Na prática, isso significa que a triagem não depende de o paciente "ainda estar sentindo dor" no momento do atendimento — o histórico já é suficiente para justificar a investigação. É um reforço a favor de procurar avaliação médica mesmo quando o desconforto some sozinho.

Sinais que combinam mais com dor da parede torácica

Nenhum desses sinais, isoladamente, fecha o diagnóstico, mas o conjunto ajuda a reconhecer o padrão:

  • Dor que pode ser apontada com um ou dois dedos, bem localizada;
  • Piora nítida ao pressionar a região;
  • Aumento do desconforto ao girar ou inclinar o tronco;
  • Dor ao levantar o braço ou carregar peso;
  • Piora ao tossir ou respirar fundo;
  • Início após exercício, esforço incomum ou período de tosse intensa.

Sinais que exigem atendimento imediato

Alguns sintomas mudam completamente a conduta, independentemente de o peito doer ao toque:

  • Pressão, peso ou aperto no centro do peito, principalmente se for novo ou intenso;
  • Dor que aparece ou piora durante esforço físico;
  • Dor que se espalha para braço, ombro, mandíbula, pescoço ou costas;
  • Falta de ar importante ou de início súbito;
  • Suor frio, náusea intensa, palidez ou tontura;
  • Batimentos muito irregulares associados a mal-estar;
  • Dor súbita e intensa junto com dificuldade para respirar.

Vale lembrar que a dor no peito nem sempre tem origem cardíaca. Um levantamento publicado em 2025 na revista Academic Emergency Medicine, com 375 pacientes considerados de baixo risco, encontrou ansiedade grave em 42% dos casos — mas essa possibilidade só entra na análise depois que o time médico descarta as causas cardíacas mais perigosas, nunca antes.

Como é feito o diagnóstico e o tratamento

A avaliação começa com perguntas sobre quando a dor surgiu, o que piora ou alivia o quadro, histórico de trauma ou esforço recente e fatores de risco cardiovascular, como hipertensão, diabetes e tabagismo. Em seguida vem o exame físico, com palpação da parede torácica e avaliação do coração e dos pulmões. Dependendo do contexto, eletrocardiograma, exames de sangue e radiografia de tórax entram no roteiro antes de qualquer conclusão.

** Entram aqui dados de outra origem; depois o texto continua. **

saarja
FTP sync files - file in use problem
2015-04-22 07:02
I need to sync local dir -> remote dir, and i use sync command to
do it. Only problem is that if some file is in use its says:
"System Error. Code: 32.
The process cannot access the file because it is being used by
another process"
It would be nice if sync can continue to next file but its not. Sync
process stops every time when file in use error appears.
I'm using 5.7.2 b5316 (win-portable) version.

Quando a origem musculoesquelética é confirmada, a costocondrite costuma melhorar sozinha em poucas semanas. O tratamento é voltado para o alívio da dor: repouso relativo das atividades que provocam o desconforto, calor local, analgésicos ou anti-inflamatórios quando indicados pelo médico, e fisioterapia nos casos mais persistentes.

O que fazer na prática

Dor que piora ao toque e ao movimento é um indício, não uma certeza. Se o quadro for leve, localizado e sem os sinais de alarme listados acima, procurar um clínico geral para confirmar o diagnóstico é o caminho mais seguro. Já diante de qualquer sintoma associado — falta de ar, dor irradiada, suor frio, mal-estar importante — a orientação médica é clara: buscar atendimento de emergência sem esperar para "ver se passa".

Fontes consultadas: Sociedade Brasileira de Cardiologia (diretriz de dor torácica na emergência, 2025); Mayo Clinic; Academic Emergency Medicine.

Este texto tem caráter informativo e não substitui consulta médica. Dor no peito nova, intensa ou acompanhada de sinais de emergência deve ser avaliada imediatamente por um profissional de saúde.